I get what your saying. Its still not pratical for ME to have a baggy of kibble on me at all times. Most of my clothes dont have pockets and I dont have places to put it really unless I shoved it in the couch or something. I understand what your are saying though. I also dont reward for corrections. So if she is biting me, I say NO BITE, even if she lets go I dont treat or reward in anyway because she was doing something she wasn't supposed to in the first place. Instead during training I teach NO BITE and KISSES. I hold the treat in my hand and if she bites she doesn't get it. If she kisses she gets it. It has worked very well so far for my dog. It took time, but she has gotten much better and listens most of the time when we say no bite or kisses.


----------



## solinvictus (Oct 23, 2008)

"I get what your saying. Its still not pratical for ME to have a baggy of kibble on me at all times."

Thank you. Milla is over 4 months and has been in your home for enough time that you shouldn't really need to have kibble in a baggie for most house manners by now anyway. My advice was for those that are bringing in pups that don't know anything yet about living with their families. By now you would only need to have the reward available when actively having a training session teaching new skills which you did say you do.  Outside in a more distracting enviroment may likely be different as she is still young. 

Seagoddess wrote: " I also dont reward for corrections." I might have missed it but I didn't see anyone suggest rewarding for corrections.


----------



## Seagodess (Dec 6, 2012)

> Seagoddess wrote: " I also dont reward for corrections." I might have missed it but I didn't see anyone suggest rewarding for corrections.

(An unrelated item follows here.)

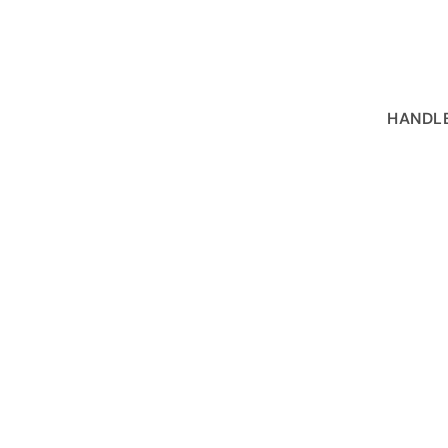
HANDLE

This was my answer to part of the OP.



> Any opinions on if i should be rewarding him every time he is corrected for things such as no bite, off, quiet ect?


----------



## solinvictus (Oct 23, 2008)

Seagoddess wrote:This was my answer to part of the OP.


Quote:
Any opinions on if i should be rewarding him every time he is corrected for things such as no bite, off, quiet ect? 

Thanks. I do believe I addressed it in an earlier post and then put it out of my mind. Silly me. I think I need some coffee.


----------